Les opérateurs concernés par la réglementation « matériaux au contact »

La fiche générale rappelle l’obligation de signalement en application de l'article L. 221-1-3 du code de la consommation (risques alimentaires) : les opérateurs professionnels (fabricants, importateurs, distributeurs…) doivent, dès qu’ils en ont connaissance, informer les autorités compétentes des risques présentés par les produits destinés au consommateur et des mesures prises pour écarter ces risques.

En application du règlement sur les bonnes pratiques de fabrication, les exploitants d’entreprises doivent assurer une gestion de la qualité de leur activité adaptée à leur position dans la chaîne d’approvisionnement.
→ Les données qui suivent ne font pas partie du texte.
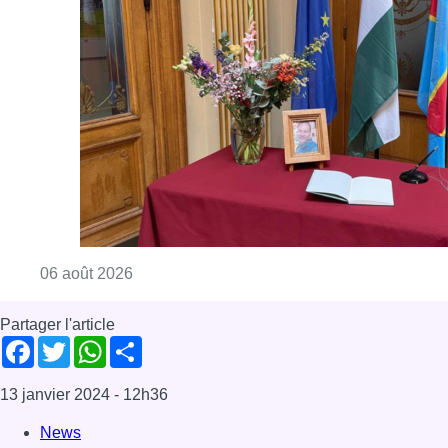
Consulter l'article "La Commune d’Ixelles 
06 août 2026
Partager l'article
Facebook
Twitter
WhatsApp
Share
13 janvier 2024
- 12h36
News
L’assurance qualité comprend par exemple la sélection de matières premières satisfaisant à des spécifications préétablies et garantissant la conformité du matériau ou de l’objet.

Les opérateurs économiques ont la responsabilité de la conformité des matériaux et objets, au vu des opérations menées sous leur contrôle et selon les conditions de contact prévues. La conformité doit être démontrée le plus en amont possible dans la chaîne par les fabricants et les transformateurs, selon des conditions prédéfinies (durée, température, type de denrée alimentaire, type de contact…)

Les exploitants du secteur alimentaire, premiers responsables en matière de sécurité alimentaire, doivent mettre en œuvre des procédures d’analyse de risques afin de vérifier que les denrées mises sur le marché ne portent pas atteinte à la santé des personnes, notamment du fait de la migration de substances chimiques, assimilables à des dangers au sens du règlement (CE) n° 852/2004, à partir des matériaux.


[1] Règlement cadre (CE) n°1935/2004 du 27 octobre 2004 et le règlement (CE) n°2023/2006 relatif  aux bonnes pratiques de fabrication.